Page:Ribot - Revue philosophique de la France et de l’étranger, tome 20.djvu/409

La bibliothèque libre.
Le texte de cette page a été corrigé et est conforme au fac-similé.
405
TANNERY. — le concept scientifique du continu

Mais on est récemment arrivé, en employant des séries trigonométriques convergentes, à construire des fonctions continues n’ayant pas de dérivées. Ces fonctions établies entre une ordonnée et une abscisse, représentent encore des systèmes continus de points, dont il est à la vérité difficile de se faire une idée représentant leur marche à l’imagination, mais on ne peut plus dire qu’elles représentent des courbes.

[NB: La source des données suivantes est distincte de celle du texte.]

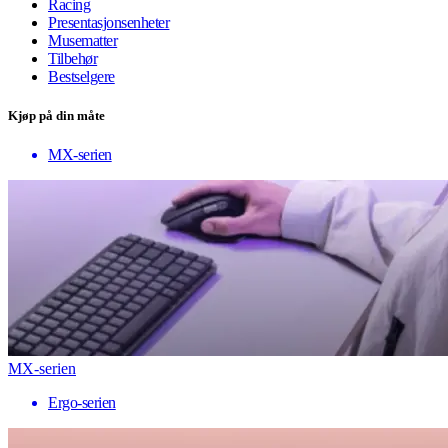
Racing
Presentasjonsenheter
Musematter
Tilbehør
Bestselgere
Kjøp på din måte
MX-serien
MX-serien
Ergo-serien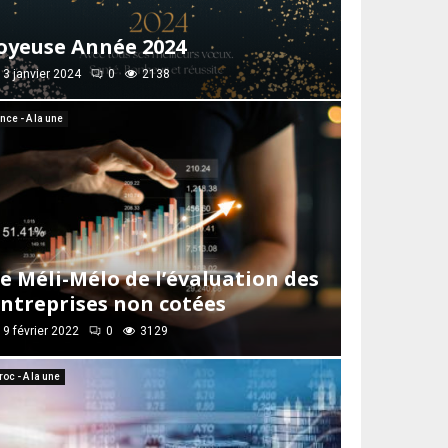
oyeuse Année 2024
3 janvier 2024
0
2138
nce - A la une
e Méli-Mélo de l’évaluation des
ntreprises non cotées
9 février 2022
0
3129
oc - A la une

Si l’on dit qu’à toute valeur de l’abscisse correspond une valeur déterminée (unique si l’on veut), de l’ordonnée, que l’on peut d’ailleurs prendre deux abscisses assez voisines pour que la différence des ordonnées correspondantes soit plus petite que toute quantité donnée, qu’enfin on peut, entre certaines limites au moins, assigner une valeur quelconque à l’ordonnée pour en déduire une ou plusieurs valeurs déterminées de l’abscisse, on sera pourtant bien tenté de se figurer le système de points en question sous les formes d’une courbe jouissant des propriétés générales dont nous avons parlé. On aurait tort ; si l’on construit un certain nombre de points, et qu’on les joigne par des droites, qu’on cherche ensuite des points intermédiaires et ainsi de suite, loin de se rapprocher de plus en plus du côté du polygone inscrit, et surtout de finir par rester d’un seul et même côté, les nouveaux points trouvés des systèmes indiqueront des sinuosités allant toujours en s’accentuant de plus en plus, jusqu’à ce que l’on désespère d’arriver à épouser complètement la forme du système.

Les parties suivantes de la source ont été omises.